Saturday, September 27, 2008

Knowledge

Opinion which is in accord both with experience and theory is called knowledge.
Waterman echoing Sagan



Knowledge is local; ignorance universal.



Waterman to bkMarcus: 2003 03 07: current simmer on "knowledge":
"Knowledge" is possible only in a group; God, alone in the universe, can have no knowledge; Yahweh, chief at a committee, can. But then the knowledge is based on some quorum of agreement, the agreement based on some other quorum of common epistemology ...

Illusion, the Maya of the gods (and men): all of Sentiens [email prose here: the meaning should be graspabe despite gaps in standard English.]

Science seems like such a good epistemology: evidence, theory, but it only works looking backwards: Yes, I see how Galileo was "right", how the professors and the cardinals were prejudiced ...
Yes, I see how kleptocratic Caesar, Herod, the Sanhedrin, Pilate ... were; but what make’s Jesus’ epistemology infallible? Universal agreement not to examine it closely.
Look for science in your own milieu, where? No communication, no willingness to examine evidence, argument: everyone too busy saying they do (while conspicuously avoiding it) to look, to think. Macroinformation, e.g. Reich, Leary ... And there’s no telling what else.
The government denies knowledge.
The X Files
Brian replied:The Wittgensteinian argument against monotheism ...2003 03 08 Waterman asked:Are you telling me that I’ve duplicated a Ludwig argument? Neat-o. I wonder if I read it.
All I know is it just came to me: not for the first time, but this time kicking me hard in the shins.
Brian replied:No, I didn’t mean to imply that Ludwig himself ever made that argument. I meant to say that your statement that "’knowledge’ is possible only in a group" is not at all obvious or intuitive — not to the modern Western mind, at least. It is a position that Ludwig slapped Western philosophy into, and it’s why he’s considered such an important 20th-century intellectual: someone who turned the accepted wisdom on its head.
You start with Wittgenstein (whether intentionally or not) and then derive a disproof of God-The-Knower.
I agree that God-The-Knower is impossible in a Wittgensteinian epistemology.
Freshman year, in Intro Philosophy, I did something similar by combining a Korzybskian epistemology of maps and territories with a Cartesian understanding of God as infinite. I have only in recent years come to recognize the invisible assumption in my own disproof.
The nature of a Map is to filter out and organize a subset of the overwhelming information from the Territory for a finite purpose. Maps are finite tools for finite users, surrounded (for all we know) by the infinite — or at least the much-larger-than-we-finites-can-handle.
If God is infinite and everywhere, God has no use for Maps. Either God is the Territory, or God "knows" the Territory in infinite perfection.
But my understanding of "knowing" is Korzybskian — it’s all about Maps, not about Territories. To Know something is to have Maps, to depend on Maps.
Therefore God, who/which cannot make use of maps, cannot be said to "know" anything. This is not a disproof of God, per se, but it is a disproof of a personal God. Whatever God is, God isn’t a person. And therefore one cannot have a personal relationship with God. Descartes’ proof (whose fallacy it took me years and years to identify) was a proof of an infinite Territory that he called God. I did not see how it saved Jehovah at all — - and as far as I know, Descartes himself, and certainly his readers, did not distinguish God from Jehovah.
N.B., The invisible assumption I was making is that there can only be one infinity. In other words, two infinite things must be co-extensive. So an infinite God must in some sense be (or at least coextensively occupy) an infinite Territory — and therefore be unable to use any Map of that Territory. I now see the two statements "God is infinite" and "God is everywhere" as quite distinct, whereas at the time I saw them both as equivalent to "God is everything."

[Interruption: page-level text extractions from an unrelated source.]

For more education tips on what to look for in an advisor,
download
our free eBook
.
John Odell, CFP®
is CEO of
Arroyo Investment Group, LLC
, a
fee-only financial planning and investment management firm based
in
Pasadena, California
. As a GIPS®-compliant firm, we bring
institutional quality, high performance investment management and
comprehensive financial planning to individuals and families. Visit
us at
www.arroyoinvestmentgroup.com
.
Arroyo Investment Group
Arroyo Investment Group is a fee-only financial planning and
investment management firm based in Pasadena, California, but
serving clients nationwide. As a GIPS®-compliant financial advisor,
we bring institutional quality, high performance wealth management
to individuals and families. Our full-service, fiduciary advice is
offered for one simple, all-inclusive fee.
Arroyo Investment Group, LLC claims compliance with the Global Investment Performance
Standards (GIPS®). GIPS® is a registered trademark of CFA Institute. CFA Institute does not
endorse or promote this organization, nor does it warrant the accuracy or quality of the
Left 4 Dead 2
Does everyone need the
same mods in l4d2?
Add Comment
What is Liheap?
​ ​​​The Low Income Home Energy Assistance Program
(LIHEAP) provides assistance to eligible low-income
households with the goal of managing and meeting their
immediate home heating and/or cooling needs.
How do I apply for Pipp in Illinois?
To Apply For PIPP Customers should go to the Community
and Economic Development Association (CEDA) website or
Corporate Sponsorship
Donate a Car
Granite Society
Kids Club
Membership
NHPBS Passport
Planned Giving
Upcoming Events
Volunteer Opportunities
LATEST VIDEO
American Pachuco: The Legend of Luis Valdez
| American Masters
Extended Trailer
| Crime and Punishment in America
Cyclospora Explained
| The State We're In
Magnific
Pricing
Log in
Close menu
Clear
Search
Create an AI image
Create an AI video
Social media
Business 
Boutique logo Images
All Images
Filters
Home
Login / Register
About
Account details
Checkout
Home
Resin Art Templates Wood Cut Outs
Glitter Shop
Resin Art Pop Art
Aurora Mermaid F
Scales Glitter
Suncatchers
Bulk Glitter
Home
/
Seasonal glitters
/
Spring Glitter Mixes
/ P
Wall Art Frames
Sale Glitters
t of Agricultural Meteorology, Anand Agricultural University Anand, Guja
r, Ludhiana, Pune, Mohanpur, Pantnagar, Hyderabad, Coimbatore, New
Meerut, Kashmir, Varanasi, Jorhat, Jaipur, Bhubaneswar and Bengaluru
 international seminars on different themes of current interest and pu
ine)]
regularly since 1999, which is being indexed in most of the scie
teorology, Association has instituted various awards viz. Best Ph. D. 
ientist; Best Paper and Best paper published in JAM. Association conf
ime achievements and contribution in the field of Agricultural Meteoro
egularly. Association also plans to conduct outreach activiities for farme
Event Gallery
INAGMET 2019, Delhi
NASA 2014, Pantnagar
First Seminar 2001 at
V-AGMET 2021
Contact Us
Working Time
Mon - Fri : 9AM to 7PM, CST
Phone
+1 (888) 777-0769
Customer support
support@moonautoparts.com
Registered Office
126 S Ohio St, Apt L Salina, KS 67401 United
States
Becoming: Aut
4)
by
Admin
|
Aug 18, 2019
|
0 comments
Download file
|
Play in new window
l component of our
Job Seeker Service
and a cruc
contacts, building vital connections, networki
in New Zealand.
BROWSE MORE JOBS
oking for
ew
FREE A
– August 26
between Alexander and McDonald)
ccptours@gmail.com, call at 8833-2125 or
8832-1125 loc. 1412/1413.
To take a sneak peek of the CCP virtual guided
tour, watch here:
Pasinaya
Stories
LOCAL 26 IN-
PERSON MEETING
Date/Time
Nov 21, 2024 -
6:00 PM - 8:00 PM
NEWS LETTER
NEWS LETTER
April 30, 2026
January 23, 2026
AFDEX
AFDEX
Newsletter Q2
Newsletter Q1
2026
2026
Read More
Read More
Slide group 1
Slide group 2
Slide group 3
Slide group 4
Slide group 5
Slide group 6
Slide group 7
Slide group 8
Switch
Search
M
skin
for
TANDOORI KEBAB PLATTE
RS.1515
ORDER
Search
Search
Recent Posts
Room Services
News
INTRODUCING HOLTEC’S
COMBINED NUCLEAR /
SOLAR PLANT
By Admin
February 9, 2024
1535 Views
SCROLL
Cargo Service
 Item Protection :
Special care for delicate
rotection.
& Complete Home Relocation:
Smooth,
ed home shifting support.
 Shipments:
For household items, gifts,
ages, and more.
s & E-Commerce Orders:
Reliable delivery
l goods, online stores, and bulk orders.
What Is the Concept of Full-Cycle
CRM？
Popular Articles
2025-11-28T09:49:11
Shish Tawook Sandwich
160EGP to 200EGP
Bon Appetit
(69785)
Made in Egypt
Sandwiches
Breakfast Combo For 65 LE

Men think women should be protected by not knowing.
Wilde

I trust the reader already knows Korzybski on distinguishing map from territory, Gregory Bateson on the subject, Wittgenstein, of course, Waterman’s piece on "map / territory, mental modeling" and Brian’s earlier note [link not yet added].

Knowledge is always local. We never know all else it might connect to.



Brian to Waterman emailOne has to address questions of knowledge before one can even begin to address questions of science.



Some of the later entries that string along here scrapbook fashion belong more in my Teaching / Society section than in my Teaching / Thinking Tools. Oh well: if I had a staff, I’d shuffle a lot. Meantime:

I agree: there are some topics on which some humans have reliable knowledge, even wisdom. But don’t make the mistake of thinking that therefore there must be humans with knowledge on any topic. Knowing the Apennines doesn’t mean you know the Alps. Knowing how to cook for two doesn’t make you able to cook for six billion. Knowing how to make a speech doesn’t make you able to rule the Reich.